Two lines below mark the span: the one containing "Durable borosilicate" and the one containing "Civil Nationhood". Set down both, plus every line between, exactly as they stand, and nothing else.

++++++++++

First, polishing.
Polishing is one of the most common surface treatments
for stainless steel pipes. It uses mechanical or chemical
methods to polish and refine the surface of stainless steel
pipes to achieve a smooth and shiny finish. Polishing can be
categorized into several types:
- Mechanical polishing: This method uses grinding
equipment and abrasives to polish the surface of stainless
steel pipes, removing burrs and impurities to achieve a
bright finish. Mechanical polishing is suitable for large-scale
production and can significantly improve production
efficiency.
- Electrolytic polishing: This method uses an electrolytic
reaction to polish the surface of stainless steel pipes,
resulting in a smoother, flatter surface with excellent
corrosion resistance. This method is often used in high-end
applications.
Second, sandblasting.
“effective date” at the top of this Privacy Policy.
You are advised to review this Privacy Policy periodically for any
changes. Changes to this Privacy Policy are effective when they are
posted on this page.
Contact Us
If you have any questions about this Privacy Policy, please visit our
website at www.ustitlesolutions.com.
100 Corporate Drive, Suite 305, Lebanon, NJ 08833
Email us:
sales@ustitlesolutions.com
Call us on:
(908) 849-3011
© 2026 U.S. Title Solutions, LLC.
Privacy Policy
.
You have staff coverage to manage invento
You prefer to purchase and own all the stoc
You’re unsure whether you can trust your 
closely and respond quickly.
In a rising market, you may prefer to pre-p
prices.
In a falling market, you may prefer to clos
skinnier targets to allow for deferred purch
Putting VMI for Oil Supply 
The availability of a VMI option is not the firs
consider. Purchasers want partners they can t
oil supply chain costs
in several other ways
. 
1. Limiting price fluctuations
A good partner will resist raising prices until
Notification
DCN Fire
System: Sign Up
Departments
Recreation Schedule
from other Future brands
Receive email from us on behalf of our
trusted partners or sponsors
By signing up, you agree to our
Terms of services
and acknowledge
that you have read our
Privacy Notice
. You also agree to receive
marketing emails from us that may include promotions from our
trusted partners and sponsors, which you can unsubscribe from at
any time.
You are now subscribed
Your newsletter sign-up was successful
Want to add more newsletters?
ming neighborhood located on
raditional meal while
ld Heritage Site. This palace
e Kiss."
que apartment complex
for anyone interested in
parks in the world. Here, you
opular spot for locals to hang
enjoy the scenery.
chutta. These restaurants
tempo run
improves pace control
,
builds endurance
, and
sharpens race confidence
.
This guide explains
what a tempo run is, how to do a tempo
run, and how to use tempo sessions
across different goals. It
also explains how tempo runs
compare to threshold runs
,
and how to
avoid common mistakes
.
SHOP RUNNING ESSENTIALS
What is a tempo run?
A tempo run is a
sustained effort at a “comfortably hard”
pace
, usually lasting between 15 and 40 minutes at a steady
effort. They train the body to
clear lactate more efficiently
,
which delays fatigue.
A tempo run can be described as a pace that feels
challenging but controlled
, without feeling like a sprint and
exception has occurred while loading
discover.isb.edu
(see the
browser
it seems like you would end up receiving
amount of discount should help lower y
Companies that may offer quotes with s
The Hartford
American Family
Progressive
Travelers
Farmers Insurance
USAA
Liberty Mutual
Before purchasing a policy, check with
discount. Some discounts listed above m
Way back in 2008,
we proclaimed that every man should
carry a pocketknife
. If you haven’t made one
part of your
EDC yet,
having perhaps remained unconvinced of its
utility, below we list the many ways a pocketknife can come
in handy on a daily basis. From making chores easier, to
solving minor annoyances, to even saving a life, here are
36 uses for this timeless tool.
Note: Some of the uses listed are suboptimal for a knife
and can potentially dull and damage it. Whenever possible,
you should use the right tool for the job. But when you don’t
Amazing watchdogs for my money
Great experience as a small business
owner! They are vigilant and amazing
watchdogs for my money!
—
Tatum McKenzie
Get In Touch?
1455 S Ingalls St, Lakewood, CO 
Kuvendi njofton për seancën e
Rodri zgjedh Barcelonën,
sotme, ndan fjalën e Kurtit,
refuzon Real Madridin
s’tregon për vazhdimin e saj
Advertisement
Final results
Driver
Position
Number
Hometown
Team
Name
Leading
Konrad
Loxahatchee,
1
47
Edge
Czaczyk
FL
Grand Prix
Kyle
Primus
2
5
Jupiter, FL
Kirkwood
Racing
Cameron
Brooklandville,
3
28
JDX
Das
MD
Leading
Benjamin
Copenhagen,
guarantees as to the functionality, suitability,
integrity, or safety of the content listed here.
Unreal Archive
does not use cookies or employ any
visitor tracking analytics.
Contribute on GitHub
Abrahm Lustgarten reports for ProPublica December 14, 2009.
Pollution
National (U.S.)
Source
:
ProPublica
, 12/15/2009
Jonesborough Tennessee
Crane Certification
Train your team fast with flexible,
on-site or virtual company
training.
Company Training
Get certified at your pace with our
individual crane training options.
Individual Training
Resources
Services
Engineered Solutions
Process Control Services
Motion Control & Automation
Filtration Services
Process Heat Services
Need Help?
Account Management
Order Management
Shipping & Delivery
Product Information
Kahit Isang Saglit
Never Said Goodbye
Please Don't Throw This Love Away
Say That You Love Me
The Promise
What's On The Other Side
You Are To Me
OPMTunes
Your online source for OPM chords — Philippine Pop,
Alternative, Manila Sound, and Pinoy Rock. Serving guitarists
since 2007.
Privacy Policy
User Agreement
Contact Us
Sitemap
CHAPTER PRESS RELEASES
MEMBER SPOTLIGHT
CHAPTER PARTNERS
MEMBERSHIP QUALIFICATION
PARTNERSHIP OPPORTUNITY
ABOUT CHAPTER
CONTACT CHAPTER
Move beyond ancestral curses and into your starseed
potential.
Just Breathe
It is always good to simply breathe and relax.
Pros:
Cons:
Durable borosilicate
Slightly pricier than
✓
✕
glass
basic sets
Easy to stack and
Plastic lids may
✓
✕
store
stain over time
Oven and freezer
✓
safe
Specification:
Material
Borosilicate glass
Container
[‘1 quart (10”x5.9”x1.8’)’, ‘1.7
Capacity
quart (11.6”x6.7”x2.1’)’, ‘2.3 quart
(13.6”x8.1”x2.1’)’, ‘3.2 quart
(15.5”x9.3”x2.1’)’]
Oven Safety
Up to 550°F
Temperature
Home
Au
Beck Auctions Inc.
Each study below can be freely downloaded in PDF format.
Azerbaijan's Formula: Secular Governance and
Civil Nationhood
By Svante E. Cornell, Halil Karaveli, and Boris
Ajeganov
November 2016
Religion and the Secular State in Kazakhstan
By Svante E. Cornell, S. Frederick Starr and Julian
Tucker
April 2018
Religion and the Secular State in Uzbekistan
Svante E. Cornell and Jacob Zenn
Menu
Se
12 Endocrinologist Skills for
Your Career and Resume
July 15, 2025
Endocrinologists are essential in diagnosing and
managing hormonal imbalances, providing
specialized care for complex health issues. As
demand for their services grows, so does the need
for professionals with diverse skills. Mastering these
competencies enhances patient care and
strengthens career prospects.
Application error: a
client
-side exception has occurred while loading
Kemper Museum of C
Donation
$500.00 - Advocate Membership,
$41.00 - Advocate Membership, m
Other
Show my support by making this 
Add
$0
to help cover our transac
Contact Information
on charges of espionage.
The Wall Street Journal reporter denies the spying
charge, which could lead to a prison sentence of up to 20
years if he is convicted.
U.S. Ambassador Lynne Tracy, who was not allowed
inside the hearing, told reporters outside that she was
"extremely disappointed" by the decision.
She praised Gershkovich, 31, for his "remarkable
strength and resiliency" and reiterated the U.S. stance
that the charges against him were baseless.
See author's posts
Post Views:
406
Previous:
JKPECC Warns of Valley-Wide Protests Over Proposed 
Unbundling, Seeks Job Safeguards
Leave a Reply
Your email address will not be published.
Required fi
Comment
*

++++++++++

Exercise solution:
Durable borosilicate
Slightly pricier than
✓
✕
glass
basic sets
Easy to stack and
Plastic lids may
✓
✕
store
stain over time
Oven and freezer
✓
safe
Specification:
Material
Borosilicate glass
Container
[‘1 quart (10”x5.9”x1.8’)’, ‘1.7
Capacity
quart (11.6”x6.7”x2.1’)’, ‘2.3 quart
(13.6”x8.1”x2.1’)’, ‘3.2 quart
(15.5”x9.3”x2.1’)’]
Oven Safety
Up to 550°F
Temperature
Home
Au
Beck Auctions Inc.
Each study below can be freely downloaded in PDF format.
Azerbaijan's Formula: Secular Governance and
Civil Nationhood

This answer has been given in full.